Bersamaan dengan penelitian Barnett, para peneliti di Malaysia melaporkan hasil dari uji klinis acak yang melibatkan 490 pasien COVID-19 yang berisiko tinggi. Dalam uji coba, ivermectin gagal mencegah COVID-19 berkembang menjadi penyakit parah pada pasien berisiko tinggi ini. Itu juga gagal membuat perbedaan yang signifikan secara statistik dalam berbagai hasil COVID-19, termasuk waktu perkembangan penyakit, lama tinggal di rumah sakit, kebutuhan akan ventilasi mekanis, kebutuhan akan perawatan intensif, dan kematian. Di Malaysia, masyarakat wajib melaporkan kasus COVID-19 kepada pihak berwenang dan orang yang berisiko perkembangan penyakit dirujuk ke rumah sakit atau dirawat di pusat karantina COVID-19. Itu semua membuatnya lebih mudah untuk melacak peserta uji coba dengan cermat. Uji coba tersebut mendaftarkan orang-orang yang positif COVID-19, berusia 50 tahun atau lebih, dan memiliki setidaknya satu kondisi medis yang mendasarinya. Pada saat pendaftaran, 490 pasien dianggap memiliki infeksi ringan hingga sedang. Dari sana, 241 secara acak ditugaskan untuk mendapatkan ivermectin oral selama lima hari, dan 249 secara acak ditugaskan untuk mendapatkan perawatan standar.

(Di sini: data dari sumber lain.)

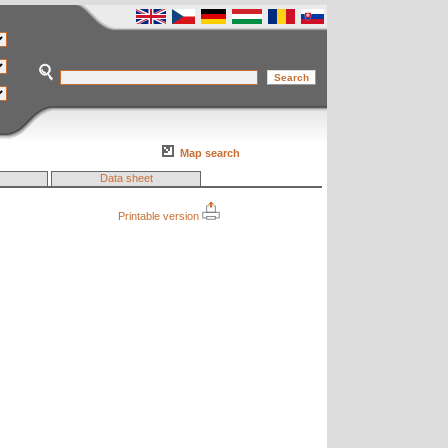
Map search
Data sheet
Printable version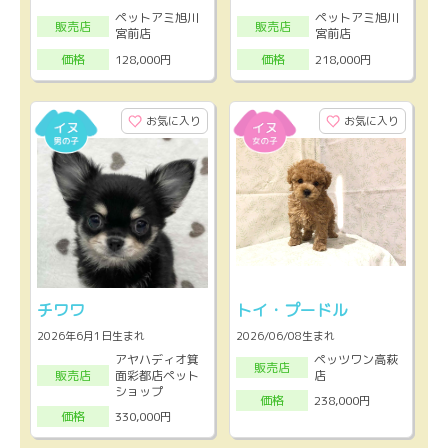
ペットアミ旭川
ペットアミ旭川
販売店
販売店
宮前店
宮前店
128,000円
218,000円
価格
価格
お気に入り
お気に入り
チワワ
トイ・プードル
2026年6月1日生まれ
2026/06/08生まれ
アヤハディオ箕
ペッツワン高萩
販売店
面彩都店ペット
店
販売店
ショップ
238,000円
価格
330,000円
価格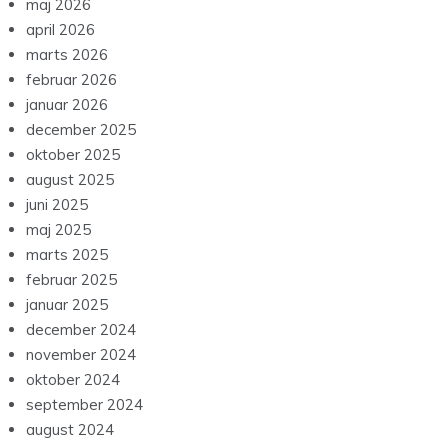
maj 2026
april 2026
marts 2026
februar 2026
januar 2026
december 2025
oktober 2025
august 2025
juni 2025
maj 2025
marts 2025
februar 2025
januar 2025
december 2024
november 2024
oktober 2024
september 2024
august 2024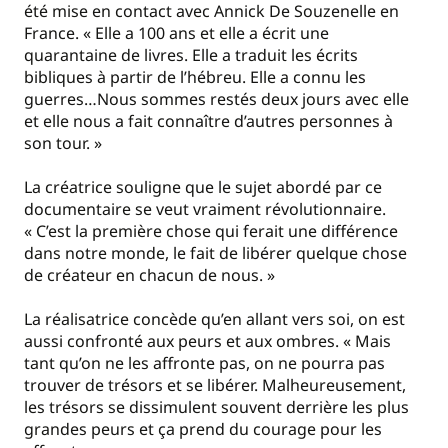
été mise en contact avec Annick De Souzenelle en
France. « Elle a 100 ans et elle a écrit une
quarantaine de livres. Elle a traduit les écrits
bibliques à partir de l’hébreu. Elle a connu les
guerres…Nous sommes restés deux jours avec elle
et elle nous a fait connaître d’autres personnes à
son tour. »
La créatrice souligne que le sujet abordé par ce
documentaire se veut vraiment révolutionnaire.
« C’est la première chose qui ferait une différence
dans notre monde, le fait de libérer quelque chose
de créateur en chacun de nous. »
La réalisatrice concède qu’en allant vers soi, on est
aussi confronté aux peurs et aux ombres. « Mais
tant qu’on ne les affronte pas, on ne pourra pas
trouver de trésors et se libérer. Malheureusement,
les trésors se dissimulent souvent derrière les plus
grandes peurs et ça prend du courage pour les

Pada akhir penelitian, 52 dari 241 pasien yang menerima ivermectin (21,6 persen) telah berkembang menjadi penyakit parah, sementara 43 dari 249 pasien yang baru menerima perawatan standar (17,3 persen). ) berkembang. Meskipun tidak ada perbedaan signifikan dalam hasil penyakit lainnya, para peneliti mendokumentasikan lebih banyak efek samping pada kelompok ivermectin.

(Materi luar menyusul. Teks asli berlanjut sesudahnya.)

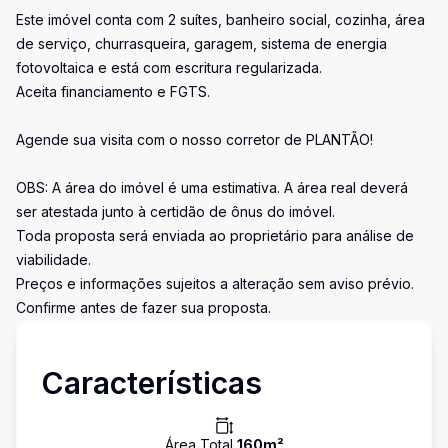
Este imóvel conta com 2 suítes, banheiro social, cozinha, área
de serviço, churrasqueira, garagem, sistema de energia
fotovoltaica e está com escritura regularizada.
Aceita financiamento e FGTS.
Agende sua visita com o nosso corretor de PLANTÃO!
OBS: A área do imóvel é uma estimativa. A área real deverá
ser atestada junto à certidão de ônus do imóvel.
Toda proposta será enviada ao proprietário para análise de
viabilidade.
Preços e informações sujeitos a alteração sem aviso prévio.
Confirme antes de fazer sua proposta.
Características
Área Total
160
m²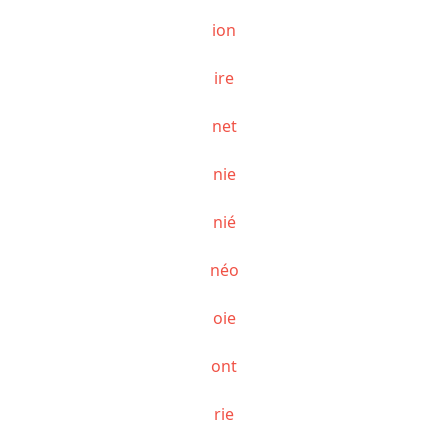
ion
ire
net
nie
nié
néo
oie
ont
rie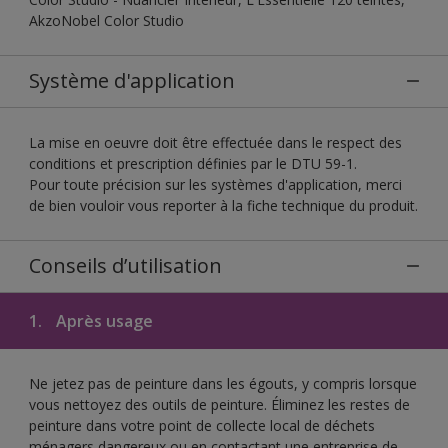
AkzoNobel Color Studio
Système d'application
La mise en oeuvre doit être effectuée dans le respect des
conditions et prescription définies par le DTU 59-1.
Pour toute précision sur les systèmes d'application, merci
de bien vouloir vous reporter à la fiche technique du produit.
Conseils d’utilisation
1.
Après usage
Ne jetez pas de peinture dans les égouts, y compris lorsque
vous nettoyez des outils de peinture. Éliminez les restes de
peinture dans votre point de collecte local de déchets
ménagers dangereux ou en contactant une entreprise de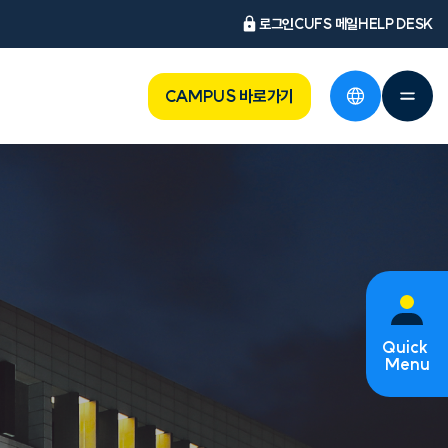
로그인
CUFS 메일
HELP DESK
CAMPUS 바로가기
Quick
Menu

Secara keseluruhan, 44 pasien melaporkan efek samping, dengan 33 di antaranya termasuk dalam kelompok ivermectin. Diare adalah efek samping yang paling umum, yang diketahui menyebabkan ivermectin. Ada juga lima kasus reaksi merugikan yang parah, empat di antaranya pada kelompok ivermectin. Dua pasien dalam kelompok ivermectin mengalami serangan jantung, satu mengalami anemia berat, dan satu mengalami syok hipovolemik akibat diare berat. Satu reaksi parah yang tersisa pada kelompok kontrol adalah pendarahan perut.

Bukan pertama kali

Sementara beberapa penelitian klinis awal menyarankan ivermectin mungkin efektif untuk mengobati COVID -19, para ahli sejak itu mencatat kelemahan metodologis dalam studi tersebut. Selain itu, temuan dalam uji coba Malaysia menggemakan dua uji klinis acak lainnya, di Kolombia dan Argentina. Uji coba ini juga tidak menemukan manfaat penggunaan ivermectin untuk memperbaiki gejala COVID-19 atau mengurangi tingkat rawat inap.

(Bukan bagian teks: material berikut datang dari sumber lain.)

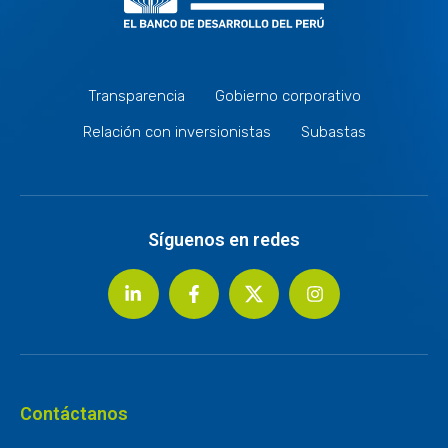
Transparencia
Gobierno corporativo
Relación con inversionistas
Subastas
Síguenos en redes
Contáctanos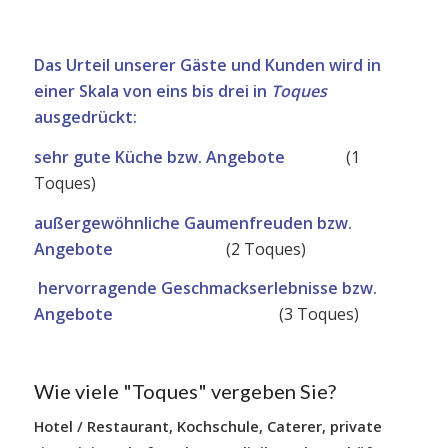
Das Urteil unserer Gäste und Kunden wird in
einer Skala von eins bis drei in
Toques
ausgedrückt:
sehr gute Küche bzw. Angebote
(1
Toques)
außergewöhnliche Gaumenfreuden bzw.
Angebote
(2 Toques)
hervorragende Geschmackserlebnisse bzw.
Angebote
(3 Toques)
Wie viele "Toques" vergeben Sie?
Hotel / Restaurant, Kochschule, Caterer, private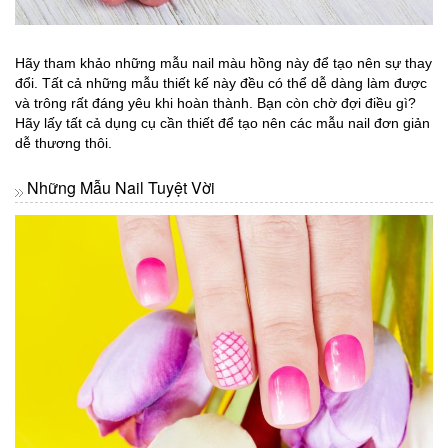
Hãy tham khảo những mẫu nail màu hồng này để tạo nên sự thay
đổi. Tất cả những mẫu thiết kế này đều có thể dễ dàng làm được
và trông rất đáng yêu khi hoàn thành. Bạn còn chờ đợi điều gì?
Hãy lấy tất cả dụng cụ cần thiết để tạo nên các mẫu nail đơn giản
dễ thương thôi.
Những Mẫu Nail Tuyệt Vời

Secara keseluruhan, penulis uji coba di Malaysia menyimpulkan bahwa, dalam “uji klinis acak pasien berisiko tinggi dengan COVID-19 ringan hingga sedang, pengobatan ivermectin selama penyakit awal tidak mencegah perkembangan penyakit parah. temuan studi tidak mendukung penggunaan ivermectin untuk pasien dengan COVID-19.”